By Baldemar Velasquez

Throughout the history of America black and brown people have struggled to achieve the full rights guaranteed by the Constitution of our Nation.  In the struggles to overcome the historic institutions of oppression, heroic figures have creatively organized, resisted and stood against, many times at the of expense of their lands, property, livelihoods and even their lives.   The ravages of slavery, tenant farming, sharecropping that kept many Black peoples on the margins of life set in motion a trajectory wrought with unequal standing and opportunity.   The theft of the Western US from Mexico and Indigenous communities through doctrines of “Manifest Destiny” and other euphemisms for predatory imperialism dispossessed millions of Brown inhabitants that to this day live with cautious sensibilities.

The human rights movements through civil rights, labor and community organizing have done much to ameliorate historic inequities but much has remained undone as we see past progress being reversed and dis-mantled.  From civic participation, voting rights to economic polarization we see the ramifications in our neglected neighborhoods in the urban areas and rural people frozen in time of the latter part of the last millennium.

Though Black and Brown communities have valiantly struggled against abuses and inequality many times we watched each other’s struggles with sympathy and not seen the opportunity to bridge our own cultures to identify our common obstacles.  We the undersigned membership organizations declare that we will no longer carry on separately but work, identify and strategize together in identifying common issues and collaborative solutions.  

 

MISSION

The mission of the Black/Brown Unity Coalition will be to empower our communities with self-determination through community organizing, education, community services, analysis and advocacy.

 

PURPOSE

To build a cohesive network of engaged residents to gain the agency and institutional credibility needed to successfully address barriers to social mobility.  We will seek to acquire economic and social benefits with higher levels of employment, increased job training, improved wages, greater economic stability and a shared community vision.

 

PROGRAM

There will be identified social issues that have impeded access to jobs and education, initiate efforts that will contribute to economic, community integration and domestic tranquility.  The coalition will organize and propose solutions that strike at the heart of obstacles and create participatory processes and programs.  We will engage government, social agencies, labor, public and private institutions in fulfilling mandates of good government, community policing, full employment and peaceful neighborhoods.  Efforts by dynamic leaders in the Black and Latino communities have already come together in informal dialogue and merged common concerns with initiatives.

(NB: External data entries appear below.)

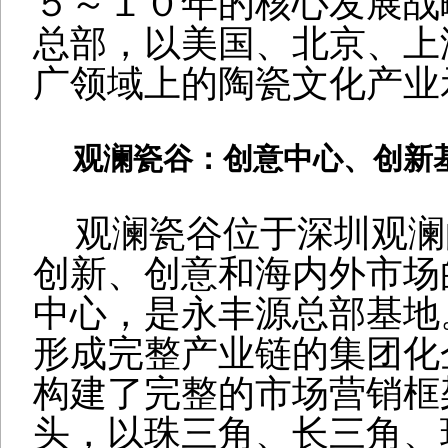
５～１０年的核心发展战
总部，以美国、北京、上
广领域上的陶瓷文化产业
观澜瓷谷：创意中心、创新
观澜瓷谷位于深圳观澜
创新、创意和海内外市场
中心，是永丰源总部基地
形成完整产业链的集团化
构建了完整的市场营销框
头，以珠三角、长三角、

The following will be the first such projects currently identified;

Create and implement a Code of Conduct with TPD and Lucas County Sheriff’s Department.  Police and community relations have been a problem identified throughout low-income neighborhoods.   Over 200 house meetings have been conducted in the Latino neighborhoods and problems with local law enforcement and immigration ICE/Border Patrol has been a discussion topic in just about every meeting with the adults and youth.  The negative image must be changed in order to realize real community policing.  This means a creative program must be developed that will engaged community and police to win each other over.  The community must see police as their protectors too and not assumed to be automatic suspects that give rise to profiling and through implicit bias.  The police must see the community as allies and in crime solving.   Creative forums for mediation of incidents that would cause the community to dis-trust police must be established to begin changing perceptions of police and community behavior towards one another.  Internal affairs complaints do not work for community as they are not transparent, intimidating and discourages residents from complaining.

The other start-up initiative is lighting up the darken neighborhoods.  Evidence of neglected neighborhoods shows in the street lights that remain broken, un-serviced has led to many inconveniences to residents.  Youth complain that darkened streets, especially in the winter months, many are walking home from school in the dark with difficulties in navigating broken sidewalks and possible assaults.  Lighting up the streets would help deter burglaries, home break-ins and other petty crimes.

The third challenge will be to develop a formal leadership structure based on membership participation to assure legitimate collective authority and a willingness to take responsibility for financial autonomy and sustainability.

June 24, 2017-Baldemar Velasquez

Ed. Note: On Tuesday, August 14, at a meeting of the Toledo Chapter NAACP, Baldemar Velasquez, founder and president of the Farm Labor Organizing Committee (FLOC), presented the above preamble to the by-laws of the Black/Brown Unity Coalition, of which both FLOC and the NAACP are coalition members. The other groups in the coalition are Latinos United, Laborers Local 500, L.O.B.O.S. and the Toledo Community Coalition.

   
   


Copyright © 2018 by [The Sojourner's Truth]. All rights reserved.
Revised: 08/23/18 12:30:34 -0700.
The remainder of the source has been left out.